Os pontos mais questionáveis dos decretos são a possibilidade de empresas estaduais prestarem o serviço em áreas metropolitanas, aglomerados urbanos e microrregiões sem necessidade de licitação, e a permissão para a regularização de contratos precários. Essas mudanças flexibilizam os critérios estabelecidos pelo marco regulatório de 2020, que tinha como objetivo a universalização do acesso à água potável e ao tratamento de esgoto até 2033.
Os congressistas e especialistas do setor acreditam que as mudanças vão contra o que foi estabelecido no marco regulatório anterior e que o Congresso deveria ter sido consultado antes da assinatura dos decretos. A insatisfação é grande e as reações indicam que o governo sofrerá uma derrota acachapante no Congresso. Resta saber como o governo irá lidar com essa situação e se haverá mudanças no texto dos decretos para tentar conquistar o apoio dos congressistas.
Editorial
Tido como aliado da candidatura do então candidato à presidência Luiz Inácio Lula da Silva (PT), o jornal O Globo, veículo do maior grupo de comunicação do país, o Grupo Globo, publicou um editorial que parece encerrar a lua de mel da empresa com o governo. Confira:
Lula promove retrocesso que pune os pobres
Atos sobre saneamento e privatização provam que ele prefere agradar a políticos e corporações das estatais
Até outubro, a nova legislação do saneamento propiciou, além da venda da Cedae no Rio de Janeiro, licitações em Alagoas, Espírito Santo, Mato Grosso do Sul, Amapá, Ceará e Goiás. Os investimentos garantidos pelas concessionárias somam R$ 72,2 bilhões. A intervenção do governo Lula instala insegurança jurídica — já há processo no STF contra a contratação sem licitação da estatal paraibana por 30 municípios — e retardará a modernização do setor.

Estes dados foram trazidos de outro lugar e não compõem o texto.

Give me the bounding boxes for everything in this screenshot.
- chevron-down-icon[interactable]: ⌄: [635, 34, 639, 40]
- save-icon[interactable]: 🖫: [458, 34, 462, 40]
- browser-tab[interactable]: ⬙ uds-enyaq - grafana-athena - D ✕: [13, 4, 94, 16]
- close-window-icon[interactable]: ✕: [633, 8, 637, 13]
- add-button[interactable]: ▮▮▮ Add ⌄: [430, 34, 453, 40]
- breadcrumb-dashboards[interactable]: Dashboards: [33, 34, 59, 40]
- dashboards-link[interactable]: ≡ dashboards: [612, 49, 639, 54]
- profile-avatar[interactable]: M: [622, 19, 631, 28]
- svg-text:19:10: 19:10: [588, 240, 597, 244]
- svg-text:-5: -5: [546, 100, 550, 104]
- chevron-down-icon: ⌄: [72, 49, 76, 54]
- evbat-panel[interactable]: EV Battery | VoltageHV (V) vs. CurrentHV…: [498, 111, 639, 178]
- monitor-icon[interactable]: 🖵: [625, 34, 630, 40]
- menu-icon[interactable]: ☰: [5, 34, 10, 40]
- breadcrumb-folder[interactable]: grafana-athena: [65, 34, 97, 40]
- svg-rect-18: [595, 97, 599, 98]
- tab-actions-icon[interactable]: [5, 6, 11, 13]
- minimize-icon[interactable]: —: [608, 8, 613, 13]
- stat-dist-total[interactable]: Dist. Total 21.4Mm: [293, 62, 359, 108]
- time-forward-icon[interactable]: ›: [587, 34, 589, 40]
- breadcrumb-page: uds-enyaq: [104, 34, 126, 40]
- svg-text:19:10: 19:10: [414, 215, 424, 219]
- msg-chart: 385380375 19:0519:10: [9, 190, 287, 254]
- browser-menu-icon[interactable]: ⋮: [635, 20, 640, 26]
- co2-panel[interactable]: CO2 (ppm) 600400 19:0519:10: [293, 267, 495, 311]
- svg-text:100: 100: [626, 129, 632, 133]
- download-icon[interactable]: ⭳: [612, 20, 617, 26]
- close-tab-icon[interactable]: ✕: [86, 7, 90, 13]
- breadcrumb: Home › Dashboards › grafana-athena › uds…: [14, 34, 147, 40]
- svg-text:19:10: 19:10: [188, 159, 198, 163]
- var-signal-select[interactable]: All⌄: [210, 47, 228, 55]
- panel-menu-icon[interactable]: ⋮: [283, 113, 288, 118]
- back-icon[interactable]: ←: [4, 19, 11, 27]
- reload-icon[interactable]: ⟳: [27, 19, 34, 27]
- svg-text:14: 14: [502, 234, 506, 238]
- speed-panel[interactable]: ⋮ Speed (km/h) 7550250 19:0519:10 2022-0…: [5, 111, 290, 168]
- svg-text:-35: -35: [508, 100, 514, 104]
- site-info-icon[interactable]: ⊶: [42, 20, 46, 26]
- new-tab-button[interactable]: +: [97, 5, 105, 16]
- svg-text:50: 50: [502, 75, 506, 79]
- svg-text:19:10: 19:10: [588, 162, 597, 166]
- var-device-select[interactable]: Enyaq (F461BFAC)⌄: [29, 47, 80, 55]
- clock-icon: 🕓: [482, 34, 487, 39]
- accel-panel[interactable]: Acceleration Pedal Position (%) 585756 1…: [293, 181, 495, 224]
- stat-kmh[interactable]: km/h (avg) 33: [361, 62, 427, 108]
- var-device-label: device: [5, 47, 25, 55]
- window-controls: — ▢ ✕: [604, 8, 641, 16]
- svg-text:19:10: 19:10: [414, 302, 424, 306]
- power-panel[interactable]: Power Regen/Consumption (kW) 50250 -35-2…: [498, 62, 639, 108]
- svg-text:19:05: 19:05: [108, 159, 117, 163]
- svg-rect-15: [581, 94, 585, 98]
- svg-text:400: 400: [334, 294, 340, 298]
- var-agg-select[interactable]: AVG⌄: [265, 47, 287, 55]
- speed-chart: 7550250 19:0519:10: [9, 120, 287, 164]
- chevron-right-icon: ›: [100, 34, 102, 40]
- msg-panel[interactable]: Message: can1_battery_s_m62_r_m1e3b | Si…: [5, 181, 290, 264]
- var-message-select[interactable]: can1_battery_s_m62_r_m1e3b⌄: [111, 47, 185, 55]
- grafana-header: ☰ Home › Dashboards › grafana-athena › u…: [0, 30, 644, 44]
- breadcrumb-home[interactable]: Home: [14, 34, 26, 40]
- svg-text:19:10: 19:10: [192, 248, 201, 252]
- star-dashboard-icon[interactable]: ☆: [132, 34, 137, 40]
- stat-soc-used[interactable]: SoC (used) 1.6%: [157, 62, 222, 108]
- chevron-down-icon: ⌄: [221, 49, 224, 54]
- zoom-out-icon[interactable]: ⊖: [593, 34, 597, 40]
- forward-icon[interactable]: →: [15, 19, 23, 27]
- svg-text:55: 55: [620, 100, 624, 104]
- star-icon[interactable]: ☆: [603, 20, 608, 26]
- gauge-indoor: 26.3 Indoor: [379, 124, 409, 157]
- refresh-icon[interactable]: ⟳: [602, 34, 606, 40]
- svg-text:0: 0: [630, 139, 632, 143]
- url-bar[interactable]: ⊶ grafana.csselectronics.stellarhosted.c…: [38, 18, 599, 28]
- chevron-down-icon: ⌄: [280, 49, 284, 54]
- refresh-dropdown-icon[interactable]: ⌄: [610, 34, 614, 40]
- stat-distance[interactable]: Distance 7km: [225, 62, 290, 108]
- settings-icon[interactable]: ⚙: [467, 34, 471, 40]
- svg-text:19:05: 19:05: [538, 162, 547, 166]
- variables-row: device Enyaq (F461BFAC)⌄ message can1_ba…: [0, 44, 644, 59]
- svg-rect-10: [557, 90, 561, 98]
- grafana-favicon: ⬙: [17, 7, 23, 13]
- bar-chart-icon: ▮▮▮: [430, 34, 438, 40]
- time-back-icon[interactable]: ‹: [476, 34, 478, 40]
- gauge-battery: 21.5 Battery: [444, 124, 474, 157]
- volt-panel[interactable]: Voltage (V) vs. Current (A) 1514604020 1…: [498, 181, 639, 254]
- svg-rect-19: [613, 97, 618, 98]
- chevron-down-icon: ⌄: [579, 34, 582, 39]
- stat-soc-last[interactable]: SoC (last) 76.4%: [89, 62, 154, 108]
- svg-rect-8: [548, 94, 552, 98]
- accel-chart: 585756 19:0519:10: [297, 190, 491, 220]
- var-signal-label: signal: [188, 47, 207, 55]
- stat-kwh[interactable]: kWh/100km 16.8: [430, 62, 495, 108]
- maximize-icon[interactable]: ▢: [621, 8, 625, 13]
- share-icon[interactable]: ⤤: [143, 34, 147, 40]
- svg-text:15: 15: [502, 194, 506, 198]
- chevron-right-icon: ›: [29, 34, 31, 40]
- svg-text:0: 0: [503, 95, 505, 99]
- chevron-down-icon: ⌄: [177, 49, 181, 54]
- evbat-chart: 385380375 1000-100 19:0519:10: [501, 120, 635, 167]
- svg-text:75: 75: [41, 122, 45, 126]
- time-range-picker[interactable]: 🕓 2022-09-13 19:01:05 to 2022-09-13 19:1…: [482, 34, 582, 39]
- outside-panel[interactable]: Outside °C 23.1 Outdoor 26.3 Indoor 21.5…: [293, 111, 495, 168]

O objetivo da mudança é proteger estatais, sobretudo nas regiões Norte e Nordeste, onde prefeitos de cerca de 800 municípios querem continuar a renovar contrato com as companhias estaduais de saneamento sem licitação nem metas a cumprir. Lula ainda atribuiu ao Ministério das Cidades autoridade para regular o saneamento básico, esvaziando a Agência Nacional de Águas (ANA). O que era feito com base em critérios técnicos passará a ser ditado por interesses políticos.
O resultado disso tudo é evidente: atrasará a meta de, até 2033, abastecer 99% das casas com água potável e coletar 90% do esgoto (já três anos atrasada em relação aos objetivos estabelecidos pela ONU). Hoje falta água a 35 milhões de brasileiros e coleta de esgoto a 100 milhões, e não há marca mais evidente da miséria que Lula diz querer combater do que as condições insalubres em que vive essa parcela da população.

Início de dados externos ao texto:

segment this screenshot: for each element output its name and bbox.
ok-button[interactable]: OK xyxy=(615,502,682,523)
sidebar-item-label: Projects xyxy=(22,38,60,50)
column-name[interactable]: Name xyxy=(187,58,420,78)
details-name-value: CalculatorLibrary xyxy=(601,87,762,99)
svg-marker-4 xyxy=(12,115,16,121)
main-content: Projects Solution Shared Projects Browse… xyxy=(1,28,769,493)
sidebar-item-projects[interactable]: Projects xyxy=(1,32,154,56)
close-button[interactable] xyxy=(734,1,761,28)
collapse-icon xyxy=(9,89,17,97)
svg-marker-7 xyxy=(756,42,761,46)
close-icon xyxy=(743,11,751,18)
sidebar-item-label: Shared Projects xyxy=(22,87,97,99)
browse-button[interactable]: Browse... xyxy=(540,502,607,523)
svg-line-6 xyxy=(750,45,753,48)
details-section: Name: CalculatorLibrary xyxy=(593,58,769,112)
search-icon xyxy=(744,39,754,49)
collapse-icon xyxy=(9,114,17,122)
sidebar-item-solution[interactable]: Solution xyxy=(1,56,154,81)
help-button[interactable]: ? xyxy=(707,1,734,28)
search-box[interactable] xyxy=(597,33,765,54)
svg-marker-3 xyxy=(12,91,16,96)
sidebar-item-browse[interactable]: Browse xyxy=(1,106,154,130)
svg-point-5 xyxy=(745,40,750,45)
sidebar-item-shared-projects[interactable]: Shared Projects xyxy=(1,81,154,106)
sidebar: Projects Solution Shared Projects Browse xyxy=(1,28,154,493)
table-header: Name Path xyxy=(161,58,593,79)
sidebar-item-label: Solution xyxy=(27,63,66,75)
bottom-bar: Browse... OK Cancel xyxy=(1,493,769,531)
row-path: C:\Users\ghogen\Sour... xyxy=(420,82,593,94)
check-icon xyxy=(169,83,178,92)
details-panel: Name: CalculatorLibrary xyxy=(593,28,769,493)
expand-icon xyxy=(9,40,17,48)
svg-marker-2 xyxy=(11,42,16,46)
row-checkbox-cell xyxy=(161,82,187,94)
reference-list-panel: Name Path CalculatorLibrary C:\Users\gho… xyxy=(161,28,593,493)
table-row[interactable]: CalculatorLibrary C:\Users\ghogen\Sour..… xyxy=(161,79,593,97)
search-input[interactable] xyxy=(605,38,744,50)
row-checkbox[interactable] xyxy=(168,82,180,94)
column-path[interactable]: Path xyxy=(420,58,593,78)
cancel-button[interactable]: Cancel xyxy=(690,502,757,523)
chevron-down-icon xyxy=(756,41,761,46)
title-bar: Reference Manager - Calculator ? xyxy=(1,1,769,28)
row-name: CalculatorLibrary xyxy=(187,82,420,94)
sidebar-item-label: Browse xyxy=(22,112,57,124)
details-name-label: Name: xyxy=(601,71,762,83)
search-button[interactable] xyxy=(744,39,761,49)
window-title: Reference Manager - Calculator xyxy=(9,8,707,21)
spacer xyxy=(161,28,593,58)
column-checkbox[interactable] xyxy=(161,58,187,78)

A outra investida de Lula para agradar a grupos de interesse em seu governo foi a retirada de sete estatais do programa de privatizações. Entre elas, a Empresa Brasileira de Correios e Telégrafos (ECT), cujo modelo de venda estava pronto, elaborado com base num estudo comparativo do BNDES com as economias mais avançadas. A privatização e a nova regulação aumentariam a arrecadação em R$ 4,4 bilhões anuais, além de atrair bilhões em investimentos a um setor de desempenho sofrível, como sabe qualquer morador do Rio, onde cartas não chegam nem mesmo uma vez por semana a bairros de classe alta. Que dizer das áreas mais pobres, que Lula afirma defender?
Além dos Correios, Lula desistiu de privatizar Dataprev e Serpro (duas empresas de processamento de dados cujos serviços poderiam ser contratados de terceiros sem perda nenhuma), a EBC (mero braço de propaganda do governo cujo orçamento beira R$ 750 milhões), o Ceitec (fabricante de semicondutores ultrapassados, que trouxe quase R$ 1 bilhão de prejuízo sem conquistar nenhuma relevância para o Brasil nesse mercado) e duas outras estatais. Todas essas privatizações trariam mais recursos a um Estado falido, a que faltam recursos para prover serviços básicos aos mais pobres.
Lula pode até acreditar que o Brasil tem dinheiro sobrando para atender a todos. Mas os decretos sobre saneamento e venda das estatais provam que sua prioridade é garantir espaço para seus aliados e agradar às corporações sindicais que seriam afetadas pelas privatizações.